• [WHAT TO DO]: Tally every line in the data that has the word "Artikel" and report only the total.

Data records:
%%
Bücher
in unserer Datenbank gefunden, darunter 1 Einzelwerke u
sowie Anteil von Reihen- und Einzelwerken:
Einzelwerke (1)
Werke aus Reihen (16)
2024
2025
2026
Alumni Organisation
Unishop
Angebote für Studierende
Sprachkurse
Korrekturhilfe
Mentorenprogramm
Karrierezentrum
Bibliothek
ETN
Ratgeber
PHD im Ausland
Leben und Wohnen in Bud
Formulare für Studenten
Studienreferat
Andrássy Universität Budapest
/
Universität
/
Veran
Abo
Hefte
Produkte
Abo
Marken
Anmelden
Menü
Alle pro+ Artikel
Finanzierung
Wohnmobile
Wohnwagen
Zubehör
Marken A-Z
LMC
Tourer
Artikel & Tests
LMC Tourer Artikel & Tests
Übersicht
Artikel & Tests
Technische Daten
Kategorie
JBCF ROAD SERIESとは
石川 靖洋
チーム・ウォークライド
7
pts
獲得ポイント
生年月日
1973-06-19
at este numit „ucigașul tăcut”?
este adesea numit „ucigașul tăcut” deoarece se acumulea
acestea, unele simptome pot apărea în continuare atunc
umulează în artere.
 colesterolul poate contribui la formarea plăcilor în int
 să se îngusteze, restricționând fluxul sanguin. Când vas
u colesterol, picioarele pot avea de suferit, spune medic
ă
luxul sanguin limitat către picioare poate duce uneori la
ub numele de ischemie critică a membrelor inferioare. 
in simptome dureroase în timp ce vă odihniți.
%%
%%
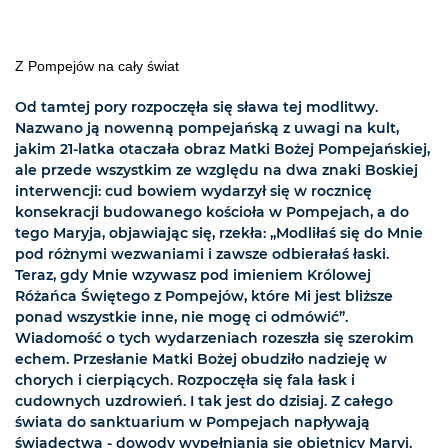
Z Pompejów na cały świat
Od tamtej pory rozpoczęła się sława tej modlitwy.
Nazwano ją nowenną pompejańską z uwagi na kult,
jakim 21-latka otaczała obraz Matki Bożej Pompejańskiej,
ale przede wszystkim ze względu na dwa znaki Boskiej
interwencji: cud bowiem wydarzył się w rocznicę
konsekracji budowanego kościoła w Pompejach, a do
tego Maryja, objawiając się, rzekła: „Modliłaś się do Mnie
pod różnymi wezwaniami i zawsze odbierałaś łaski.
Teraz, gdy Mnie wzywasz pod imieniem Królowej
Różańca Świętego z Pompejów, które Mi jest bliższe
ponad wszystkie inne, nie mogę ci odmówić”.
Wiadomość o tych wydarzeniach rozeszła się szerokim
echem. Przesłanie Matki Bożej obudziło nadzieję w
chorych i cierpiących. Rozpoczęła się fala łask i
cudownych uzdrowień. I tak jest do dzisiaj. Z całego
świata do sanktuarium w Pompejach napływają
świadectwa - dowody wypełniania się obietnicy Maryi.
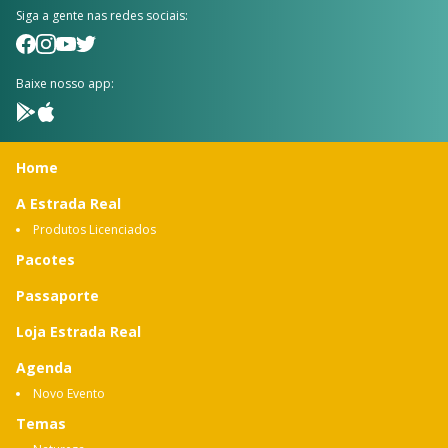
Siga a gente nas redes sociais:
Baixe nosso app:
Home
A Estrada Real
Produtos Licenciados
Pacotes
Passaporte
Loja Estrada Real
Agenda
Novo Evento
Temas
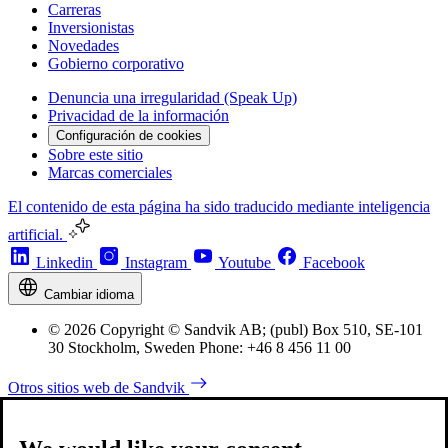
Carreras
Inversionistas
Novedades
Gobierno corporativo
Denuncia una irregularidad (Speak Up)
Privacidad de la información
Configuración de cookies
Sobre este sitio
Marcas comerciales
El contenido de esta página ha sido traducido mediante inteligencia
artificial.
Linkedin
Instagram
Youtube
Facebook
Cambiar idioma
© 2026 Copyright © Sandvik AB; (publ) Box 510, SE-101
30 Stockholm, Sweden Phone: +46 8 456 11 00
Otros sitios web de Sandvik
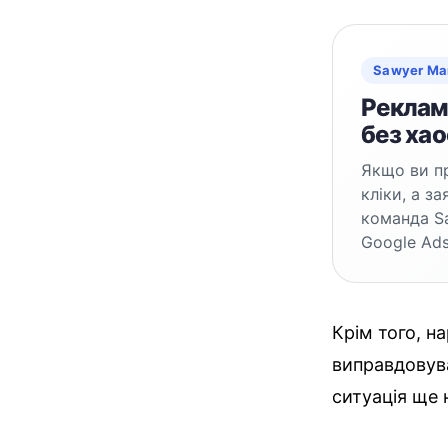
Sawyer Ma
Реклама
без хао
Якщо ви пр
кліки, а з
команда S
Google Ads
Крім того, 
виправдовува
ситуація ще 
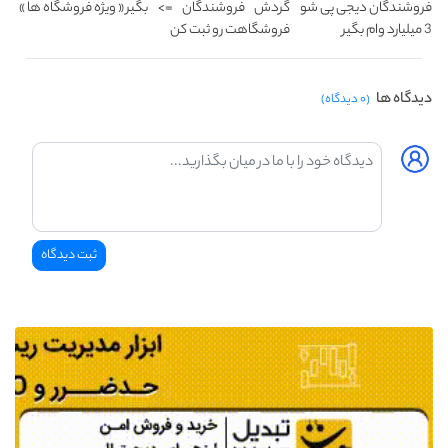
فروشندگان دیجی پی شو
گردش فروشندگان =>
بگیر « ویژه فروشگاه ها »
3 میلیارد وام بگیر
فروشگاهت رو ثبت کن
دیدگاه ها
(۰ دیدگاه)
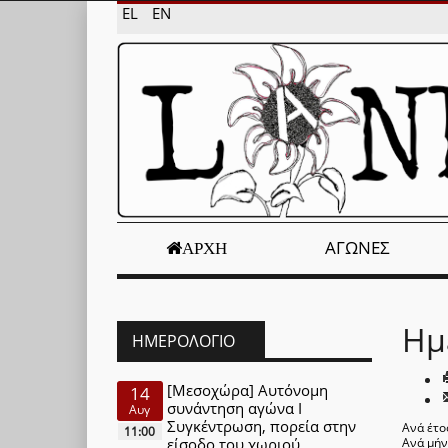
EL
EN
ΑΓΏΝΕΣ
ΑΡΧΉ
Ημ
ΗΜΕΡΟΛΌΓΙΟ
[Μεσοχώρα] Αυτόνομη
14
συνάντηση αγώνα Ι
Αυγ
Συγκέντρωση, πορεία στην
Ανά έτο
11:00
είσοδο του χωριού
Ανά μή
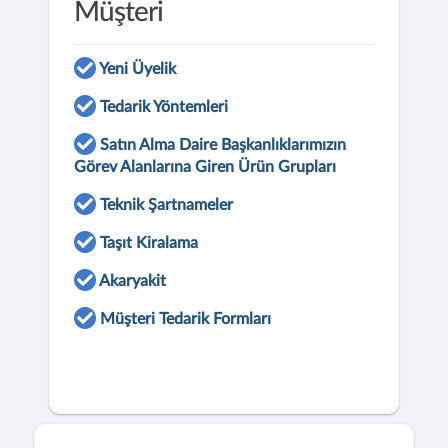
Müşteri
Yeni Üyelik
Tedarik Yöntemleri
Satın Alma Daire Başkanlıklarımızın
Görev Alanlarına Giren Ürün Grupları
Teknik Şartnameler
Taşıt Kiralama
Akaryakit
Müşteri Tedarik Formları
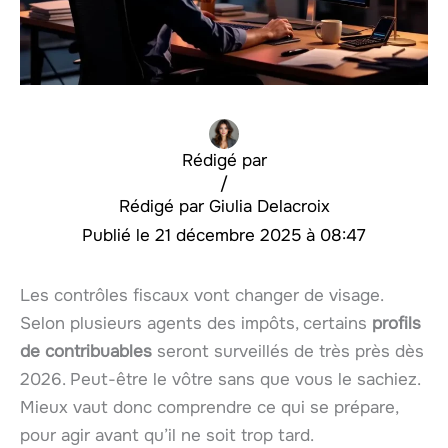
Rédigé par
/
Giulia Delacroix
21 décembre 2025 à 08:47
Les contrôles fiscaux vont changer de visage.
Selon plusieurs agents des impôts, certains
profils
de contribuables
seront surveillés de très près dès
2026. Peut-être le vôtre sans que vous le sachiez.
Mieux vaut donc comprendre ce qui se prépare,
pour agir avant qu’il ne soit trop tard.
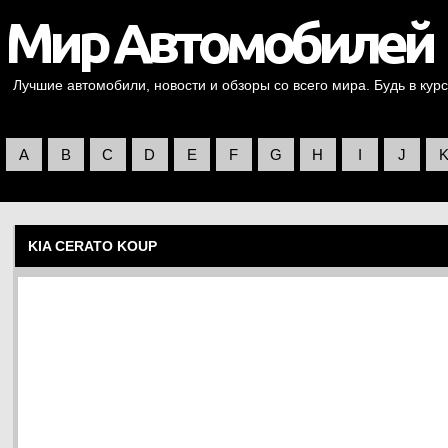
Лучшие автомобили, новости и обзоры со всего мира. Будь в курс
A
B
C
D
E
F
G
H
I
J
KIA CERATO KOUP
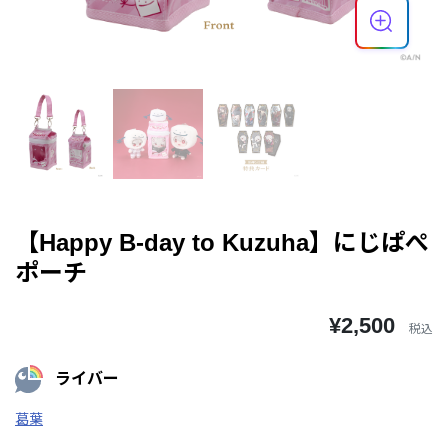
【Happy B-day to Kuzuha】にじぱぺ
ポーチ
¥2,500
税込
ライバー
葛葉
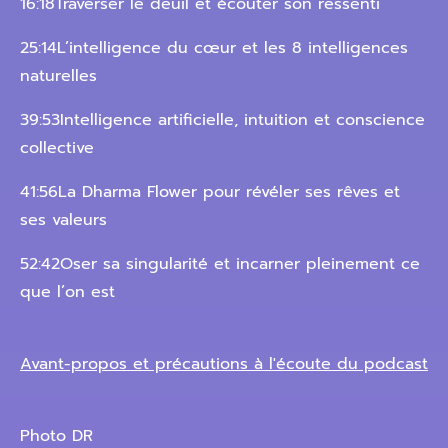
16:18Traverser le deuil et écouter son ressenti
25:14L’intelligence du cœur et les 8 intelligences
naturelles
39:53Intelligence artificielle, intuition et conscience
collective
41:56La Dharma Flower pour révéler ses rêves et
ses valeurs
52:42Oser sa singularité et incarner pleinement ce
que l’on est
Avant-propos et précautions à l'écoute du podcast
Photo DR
%%
%%
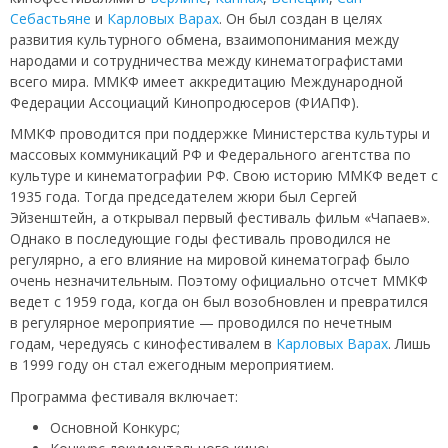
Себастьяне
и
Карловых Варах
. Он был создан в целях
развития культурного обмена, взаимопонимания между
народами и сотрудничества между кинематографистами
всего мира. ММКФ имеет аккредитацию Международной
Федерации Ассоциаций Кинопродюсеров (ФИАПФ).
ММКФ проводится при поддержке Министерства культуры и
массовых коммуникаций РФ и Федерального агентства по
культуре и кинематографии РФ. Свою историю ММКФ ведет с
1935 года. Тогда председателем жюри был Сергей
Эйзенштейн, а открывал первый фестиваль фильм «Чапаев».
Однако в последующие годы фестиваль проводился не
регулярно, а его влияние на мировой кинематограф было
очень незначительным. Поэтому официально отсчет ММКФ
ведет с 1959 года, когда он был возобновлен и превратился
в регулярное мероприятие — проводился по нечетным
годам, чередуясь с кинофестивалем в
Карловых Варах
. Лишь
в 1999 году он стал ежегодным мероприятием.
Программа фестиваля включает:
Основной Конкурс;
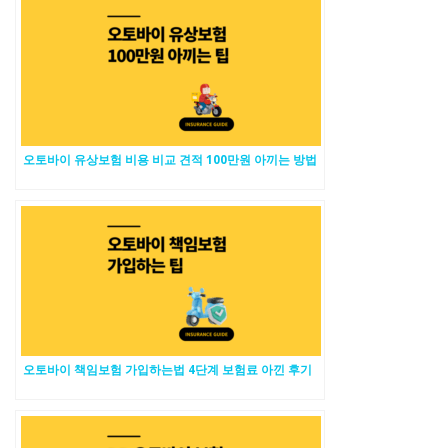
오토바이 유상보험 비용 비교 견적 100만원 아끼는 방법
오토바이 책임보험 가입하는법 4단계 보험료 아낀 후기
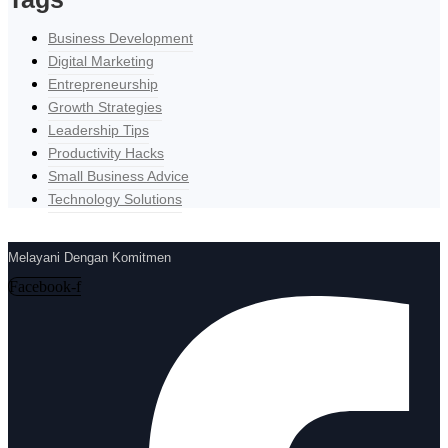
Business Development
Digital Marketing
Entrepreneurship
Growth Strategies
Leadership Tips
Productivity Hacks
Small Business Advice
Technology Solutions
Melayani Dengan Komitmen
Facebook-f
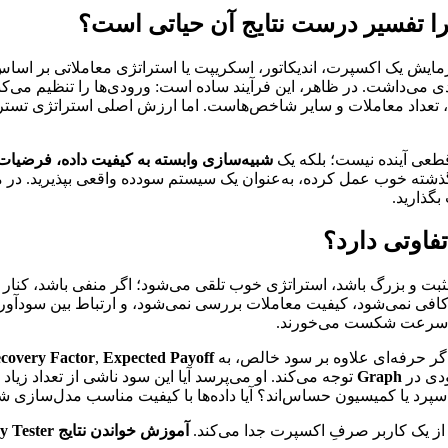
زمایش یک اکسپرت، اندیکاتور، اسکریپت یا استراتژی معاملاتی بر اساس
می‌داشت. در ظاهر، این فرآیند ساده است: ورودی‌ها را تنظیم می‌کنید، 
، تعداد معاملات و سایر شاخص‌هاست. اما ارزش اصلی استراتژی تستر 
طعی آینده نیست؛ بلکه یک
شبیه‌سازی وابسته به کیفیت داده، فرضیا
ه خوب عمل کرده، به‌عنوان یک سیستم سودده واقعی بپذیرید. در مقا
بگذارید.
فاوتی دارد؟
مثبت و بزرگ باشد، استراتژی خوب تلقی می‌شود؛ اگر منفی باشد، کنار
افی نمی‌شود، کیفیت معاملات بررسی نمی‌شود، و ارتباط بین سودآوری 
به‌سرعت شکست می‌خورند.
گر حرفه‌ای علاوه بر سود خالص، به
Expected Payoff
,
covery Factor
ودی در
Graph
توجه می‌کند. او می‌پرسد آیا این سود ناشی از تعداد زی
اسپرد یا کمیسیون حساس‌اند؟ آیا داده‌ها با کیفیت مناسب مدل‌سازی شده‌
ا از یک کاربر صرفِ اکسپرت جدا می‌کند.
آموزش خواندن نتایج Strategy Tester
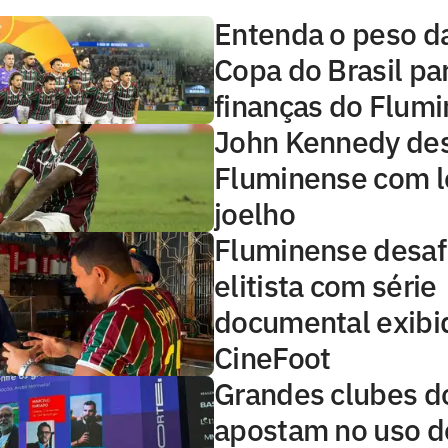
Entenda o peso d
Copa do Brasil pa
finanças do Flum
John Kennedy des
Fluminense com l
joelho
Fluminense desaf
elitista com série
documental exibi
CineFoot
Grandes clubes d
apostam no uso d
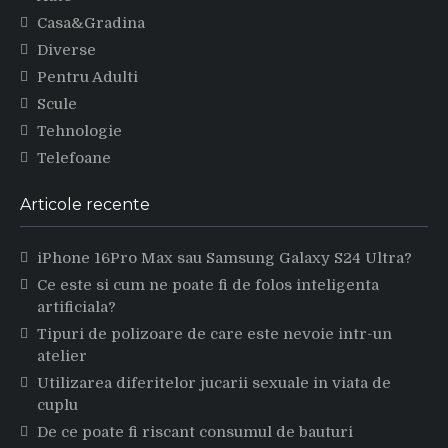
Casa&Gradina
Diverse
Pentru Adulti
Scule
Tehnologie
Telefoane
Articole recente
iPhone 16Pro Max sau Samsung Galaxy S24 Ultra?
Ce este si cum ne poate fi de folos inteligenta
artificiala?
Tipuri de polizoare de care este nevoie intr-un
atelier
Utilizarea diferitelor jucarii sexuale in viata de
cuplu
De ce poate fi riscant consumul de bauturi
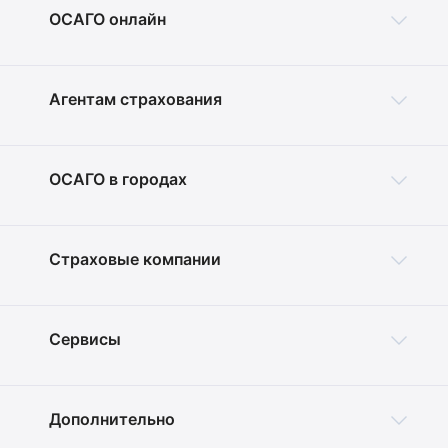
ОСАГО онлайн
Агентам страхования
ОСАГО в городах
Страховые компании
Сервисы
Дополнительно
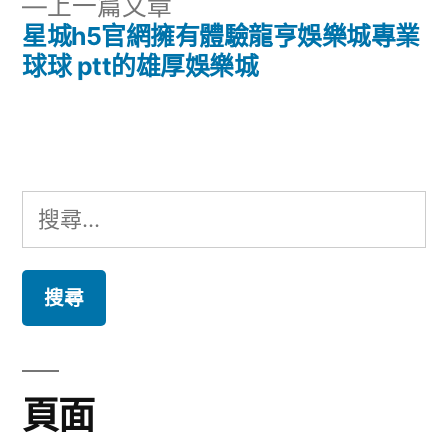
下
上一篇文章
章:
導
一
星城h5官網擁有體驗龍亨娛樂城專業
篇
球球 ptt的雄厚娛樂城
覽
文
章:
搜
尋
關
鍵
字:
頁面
%%
• [SOLUTION BELOW]: 4